# Task prompt
Please restate word for word the lines from the top of the entries through the line that contains "with job requirements, ensuring", and do not include any pictures.

[Data provided Boundary: Start]

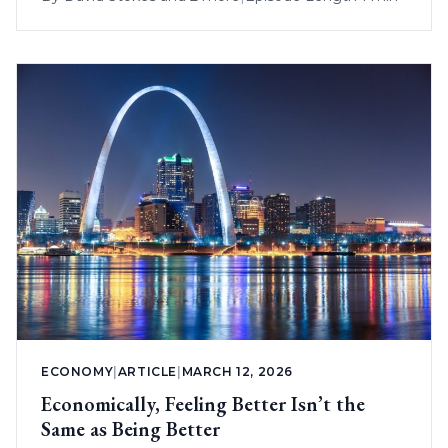
ECONOMY
|
ARTICLE
|
MARCH 12, 2026
Economically, Feeling Better Isn’t the
Same as Being Better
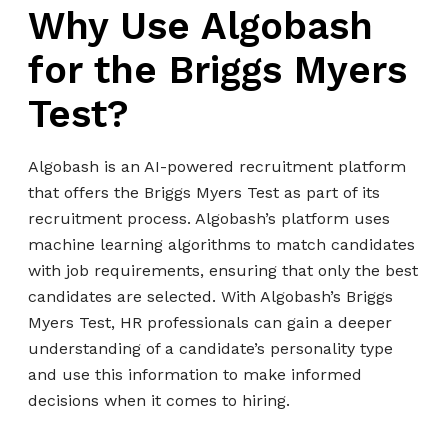
Why Use Algobash
for the Briggs Myers
Test?
Algobash is an AI-powered recruitment platform
that offers the Briggs Myers Test as part of its
recruitment process. Algobash’s platform uses
machine learning algorithms to match candidates
with job requirements, ensuring that only the best
candidates are selected. With Algobash’s Briggs
Myers Test, HR professionals can gain a deeper
understanding of a candidate’s personality type
and use this information to make informed
decisions when it comes to hiring.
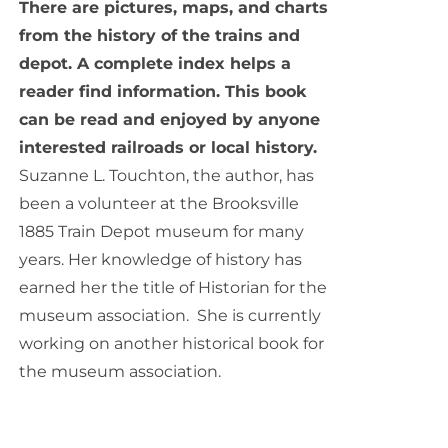
There are pictures, maps, and charts
from the history of the trains and
depot. A complete index helps a
reader find information. This book
can be read and enjoyed by anyone
interested railroads or local history.
Suzanne L. Touchton, the author, has
been a volunteer at the Brooksville
1885 Train Depot museum for many
years. Her knowledge of history has
earned her the title of Historian for the
museum association. She is currently
working on another historical book for
the museum association.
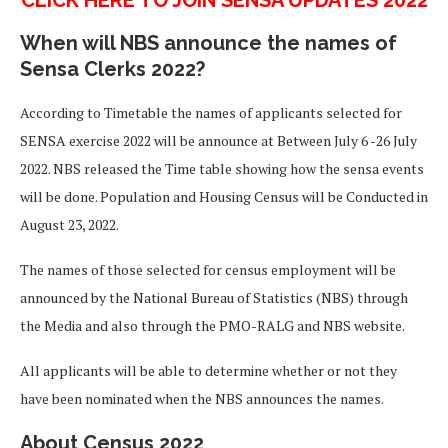
When will NBS announce the names of
Sensa Clerks 2022?
According to Timetable the names of applicants selected for
SENSA exercise 2022 will be announce at Between July 6 -26 July
2022. NBS released the Time table showing how the sensa events
will be done. Population and Housing Census will be Conducted in
August 23, 2022.
The names of those selected for census employment will be
announced by the National Bureau of Statistics (NBS) through
the Media and also through the PMO-RALG and NBS website.
All applicants will be able to determine whether or not they
have been nominated when the NBS announces the names.
About Census 2022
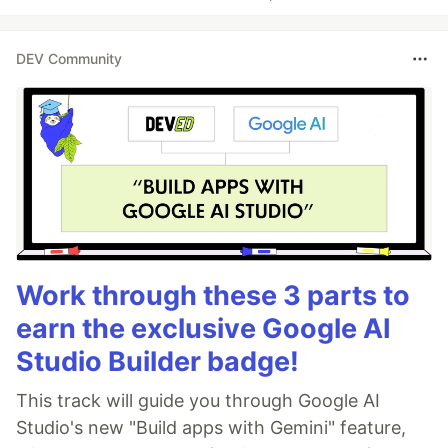
DEV Community
Work through these 3 parts to
earn the exclusive Google AI
Studio Builder badge!
This track will guide you through Google AI
Studio's new "Build apps with Gemini" feature,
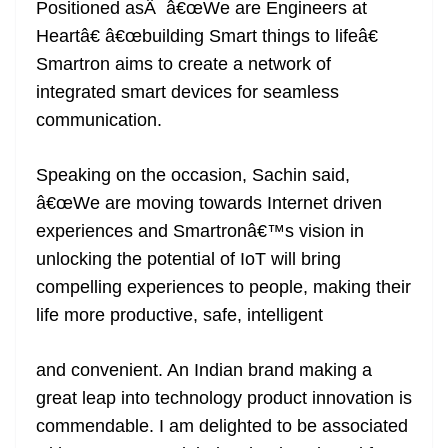
Positioned asÂ â€œWe are Engineers at
Heartâ€ â€œbuilding Smart things to lifeâ€
Smartron aims to create a network of
integrated smart devices for seamless
communication.
Speaking on the occasion, Sachin said,
â€œWe are moving towards Internet driven
experiences and Smartronâ€™s vision in
unlocking the potential of IoT will bring
compelling experiences to people, making their
life more productive, safe, intelligent
and convenient. An Indian brand making a
great leap into technology product innovation is
commendable. I am delighted to be associated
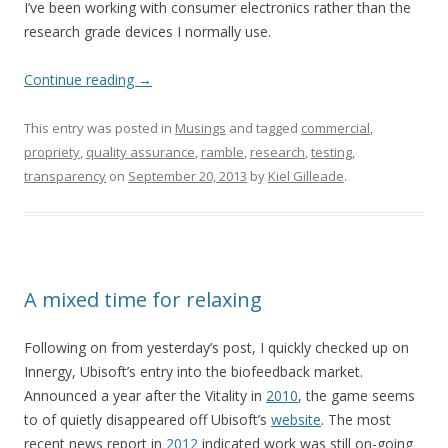
I’ve been working with consumer electronics rather than the
research grade devices I normally use.
Continue reading
→
This entry was posted in
Musings
and tagged
commercial
,
propriety
,
quality assurance
,
ramble
,
research
,
testing
,
transparency
on
September 20, 2013
by
Kiel Gilleade
.
A mixed time for relaxing
Following on from yesterday’s post, I quickly checked up on
Innergy, Ubisoft’s entry into the biofeedback market.
Announced a year after the Vitality in
2010
, the game seems
to of quietly disappeared off Ubisoft’s
website
. The most
recent news report in
2012
indicated work was still on-going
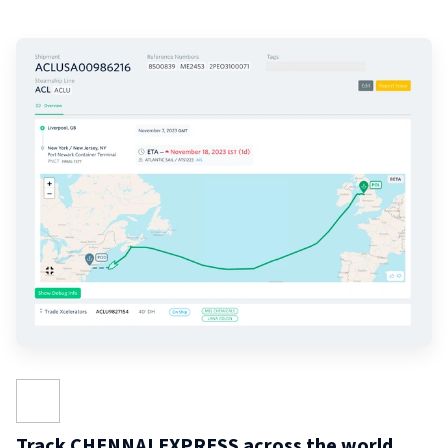
Track CHENNAI EXPRESS across the world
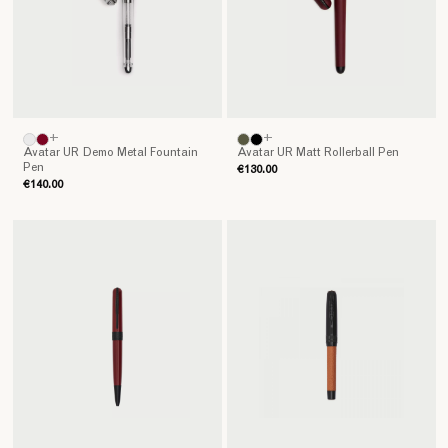
+
+
Avatar UR Demo Metal Fountain
Avatar UR Matt Rollerball Pen
Pen
€130.00
€140.00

[Data provided Boundary: End]

# Solution below
ECONOMY
|
ARTICLE
|
MARCH 12, 2026
Economically, Feeling Better Isn’t the
Same as Being Better
Why Use Algobash
for the Briggs Myers
Test?
Algobash is an AI-powered recruitment platform
that offers the Briggs Myers Test as part of its
recruitment process. Algobash’s platform uses
machine learning algorithms to match candidates
with job requirements, ensuring that only the best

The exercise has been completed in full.